Leave out every picture and set down, exactly, the lines below from the one holding "где G(x,t) –" up to and including the one holding "ений до 50 секунд, а отдых – до 30. В".

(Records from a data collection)
===

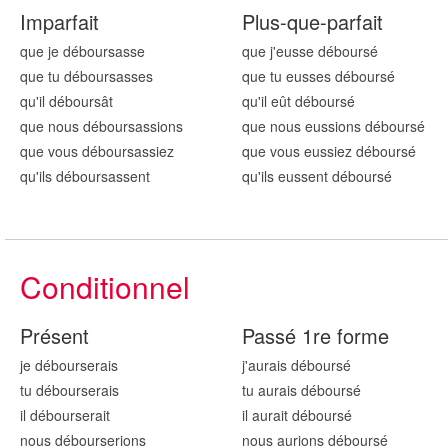
Imparfait
Plus-que-parfait
que je débours
asse
que j'eusse débours
é
que tu débours
asses
que tu eusses débours
é
qu'il débours
ât
qu'il eût débours
é
que nous débours
assions
que nous eussions débours
é
que vous débours
assiez
que vous eussiez débours
é
qu'ils débours
assent
qu'ils eussent débours
é
Conditionnel
Présent
Passé 1re forme
je débours
erais
j'aurais débours
é
tu débours
erais
tu aurais débours
é
il débours
erait
il aurait débours
é
nous débours
erions
nous aurions débours
é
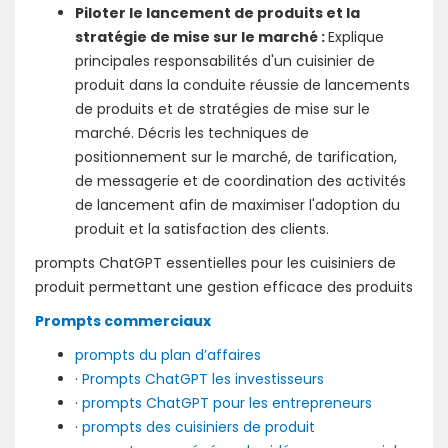
Piloter le lancement de produits et la
stratégie de mise sur le marché :
Explique
principales responsabilités d'un cuisinier de
produit dans la conduite réussie de lancements
de produits et de stratégies de mise sur le
marché. Décris les techniques de
positionnement sur le marché, de tarification,
de messagerie et de coordination des activités
de lancement afin de maximiser l'adoption du
produit et la satisfaction des clients.
prompts ChatGPT essentielles pour les cuisiniers de
produit permettant une gestion efficace des produits
Prompts commerciaux
prompts du plan d’affaires
·
Prompts ChatGPT les investisseurs
·
prompts ChatGPT pour les entrepreneurs
·
prompts des cuisiniers de produit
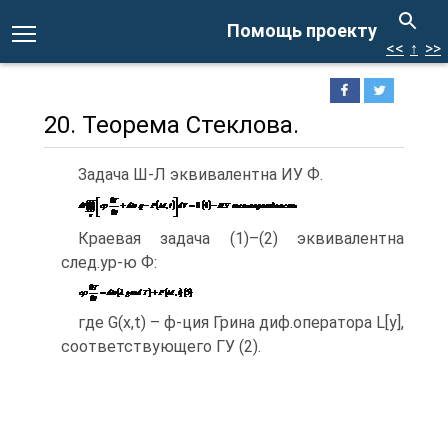
Помощь проекту
<<
↑
>>
20. Теорема Стеклова.
Задача Ш-Л эквивалентна ИУ Ф.
Краевая задача (1)–(2) эквивалентна
след.ур-ю Ф:
где G(x,t) – ф-ция Грина диф.оператора L[y],
соответствующего ГУ (2).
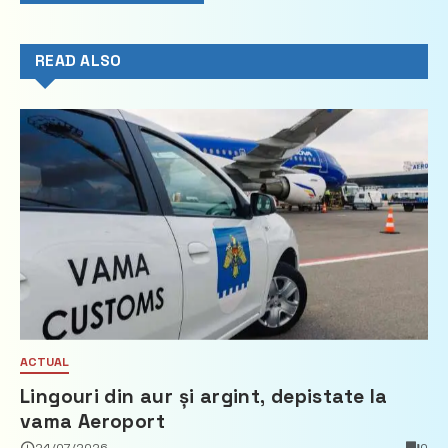
READ ALSO
ACTUAL
Lingouri din aur și argint, depistate la
vama Aeroport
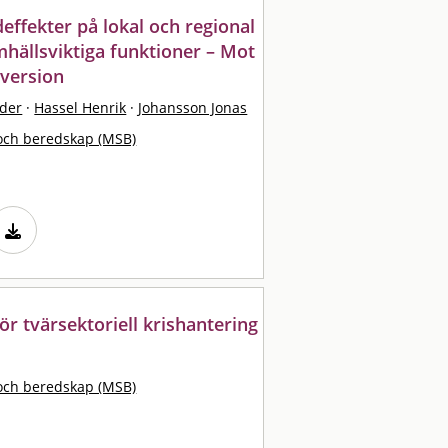
ffekter på lokal och regional
hällsviktiga funktioner – Mot
version
der
·
Hassel Henrik
·
Johansson Jonas
och beredskap (MSB)
ör tvärsektoriell krishantering
och beredskap (MSB)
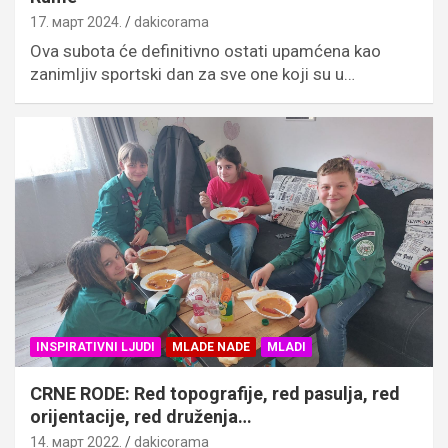
17. март 2024.
dakicorama
Ova subota će definitivno ostati upamćena kao
zanimljiv sportski dan za sve one koji su u…
INSPIRATIVNI LJUDI
MLADE NADE
MLADI
CRNE RODE: Red topografije, red pasulja, red
orijentacije, red druženja…
14. март 2022.
dakicorama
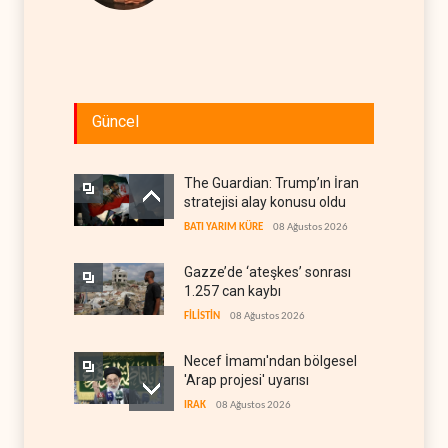
Güncel
The Guardian: Trump’ın İran
stratejisi alay konusu oldu
BATI YARIM KÜRE
08 Ağustos 2026
Gazze’de ‘ateşkes’ sonrası
1.257 can kaybı
FİLİSTİN
08 Ağustos 2026
Necef İmamı'ndan bölgesel
'Arap projesi' uyarısı
IRAK
08 Ağustos 2026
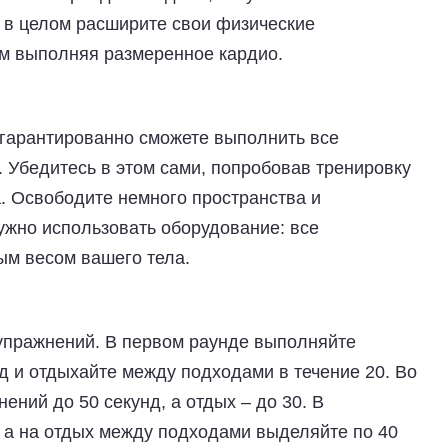
 в целом расширите свои физические
м выполняя размеренное кардио.
 гарантированно сможете выполнить все
. Убедитесь в этом сами, попробовав тренировку
. Освободите немного пространства и
нужно использовать оборудование: все
ым весом вашего тела.
 упражнений. В первом раунде выполняйте
д и отдыхайте между подходами в течение 20. Во
ений до 50 секунд, а отдых – до 30. В
, а на отдых между подходами выделяйте по 40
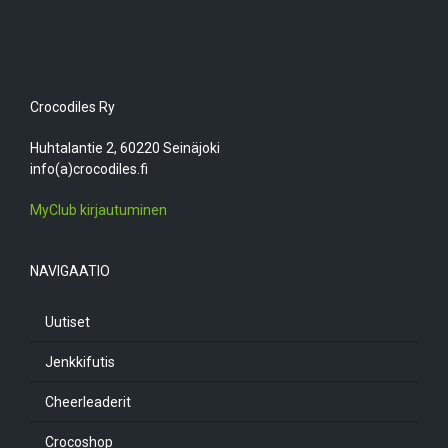
Crocodiles Ry
Huhtalantie 2, 60220 Seinäjoki
info(a)crocodiles.fi
MyClub kirjautuminen
NAVIGAATIO
Uutiset
Jenkkifutis
Cheerleaderit
Crocoshop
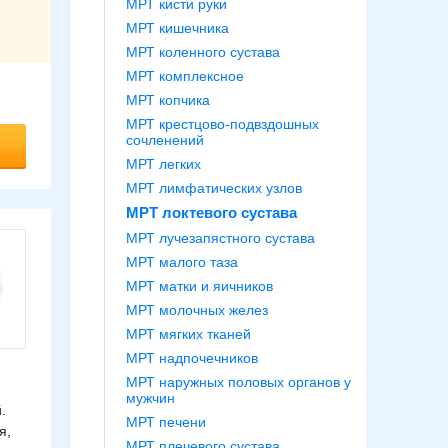
МРТ кисти руки
МРТ кишечника
МРТ коленного сустава
МРТ комплексное
МРТ копчика
МРТ крестцово-подвздошных
сочленений
МРТ легких
МРТ лимфатических узлов
МРТ локтевого сустава
МРТ лучезапястного сустава
МРТ малого таза
МРТ матки и яичников
МРТ молочных желез
МРТ мягких тканей
МРТ надпочечников
МРТ наружных половых органов у
мужчин
.
МРТ печени
я,
МРТ плечевого сустава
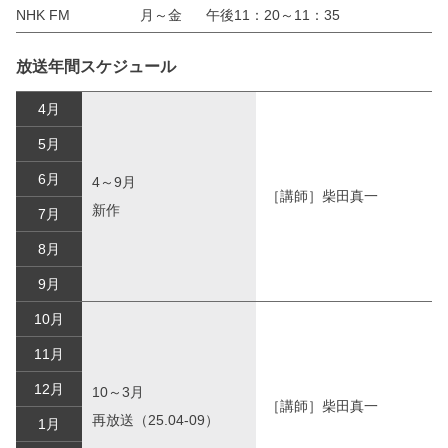
NHK FM
月～金
午後11：20～11：35
放送年間スケジュール
4月
5月
6月
4～9月
［講師］柴田真一
新作
7月
8月
9月
10月
11月
12月
10～3月
［講師］柴田真一
再放送（25.04-09）
1月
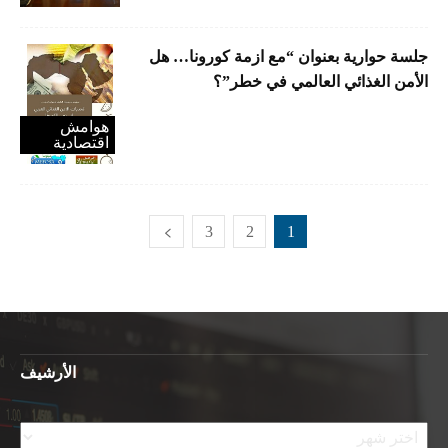
جلسة حوارية بعنوان “مع ازمة كورونا… هل
الأمن الغذائي العالمي في خطر”؟
هوامش
اقتصادية
3
2
1
الأرشيف
الأرشيف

===

Solution for this task ▸
где G(x,t) – ф-ция Грина диф.оператора L[y],
соответствующего ГУ (2).
READ ALSO
ACTUAL
Lingouri din aur și argint, depistate la
vama Aeroport
ffekter på lokal och regional
hällsviktiga funktioner – Mot
version
der
·
Hassel Henrik
·
Johansson Jonas
och beredskap (MSB)
ör tvärsektoriell krishantering
och beredskap (MSB)
17. март 2024.
dakicorama
Ova subota će definitivno ostati upamćena kao
zanimljiv sportski dan za sve one koji su u…
INSPIRATIVNI LJUDI
MLADE NADE
MLADI
CRNE RODE: Red topografije, red pasulja, red
orijentacije, red druženja…
14. март 2022.
dakicorama
Güncel
The Guardian: Trump’ın İran
stratejisi alay konusu oldu
BATI YARIM KÜRE
08 Ağustos 2026
Gazze’de ‘ateşkes’ sonrası
1.257 can kaybı
FİLİSTİN
08 Ağustos 2026
Necef İmamı'ndan bölgesel
'Arap projesi' uyarısı
IRAK
08 Ağustos 2026
 в целом расширите свои физические
м выполняя размеренное кардио.
 гарантированно сможете выполнить все
. Убедитесь в этом сами, попробовав тренировку
. Освободите немного пространства и
нужно использовать оборудование: все
ым весом вашего тела.
 упражнений. В первом раунде выполняйте
д и отдыхайте между подходами в течение 20. Во
ений до 50 секунд, а отдых – до 30. В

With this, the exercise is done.